It’s a Question of Balance.

I recently encountered a primary care concierge doctor, with otherwise excellent credentials, who claims he limits his total patient panel to 250 patients. He spends two to three hours or more on the first patient visit and at least an hour or two on subsequent visits.  These are all people under age 65, so I doubt they are particularly complex.

I laughed. Concierge practices limit the size of their patient panels, but this sounds ridiculous!

We hear a lot about primary care being overwhelmed with visits that are too short.  Doctors complain they are seeing too many patients with too much stuff to address.  A typical primary care practice now has a panel of several thousand patients.

There is another angle here, though.

More than thirty-five years ago, when I was applying to residencies, I read the brochure from a prestigious, yet brutal, training program at a major university medical center.  The opening letter promised “You will have too much to do and not enough time to do it.  You will learn to be efficient and do what is necessary.”  Another residency program had an on-call schedule of every other night.  In those days, that meant you worked for 36 solid hours and then you went home to shower and collapse for 12 hours before starting another 36-hour shift.  “The only problem with every other night call,” joked the residents, “is you only get to admit half the patients in the hospital.”

Today, residency is still tough, but we finally learned such insane training was dangerous to patients and doctors.

However, it raises a question:  Which is safer?  Twelve minutes per visit or three hours?

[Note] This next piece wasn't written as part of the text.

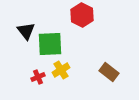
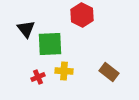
black triangle: moved 2 px up
yellow cross: moved 3 px right, 1 px down; rotated 36 degrees clockwise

What kind of surgeon do you want?  Do you want a surgeon who does two gallbladder operations per year or one who does sixty?

What kind of internist do you want?  Do you want an internist who has evaluated two people for dyspnea in the past year or a doctor who has seen sixty patients with a variety of causes of dyspnea in the last few months?

The harsh reality is skill needs practice and repetition.  Think how many times you were surprised by a diagnosis you had not considered.  I bet you did not repeat the same mistake.

There is a balance.  Too few patients and you get dumb.  Too many patients and you get overwhelmed.